## MATERIALS PROVIDED
....
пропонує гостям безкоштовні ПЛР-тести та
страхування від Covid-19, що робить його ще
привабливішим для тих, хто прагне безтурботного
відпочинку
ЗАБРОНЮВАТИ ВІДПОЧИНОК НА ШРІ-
....
## PROBLEM DESCRIPTION
Copy the full listing exactly.

## EXERCISE SOLUTION
пропонує гостям безкоштовні ПЛР-тести та
страхування від Covid-19, що робить його ще
привабливішим для тих, хто прагне безтурботного
відпочинку
ЗАБРОНЮВАТИ ВІДПОЧИНОК НА ШРІ-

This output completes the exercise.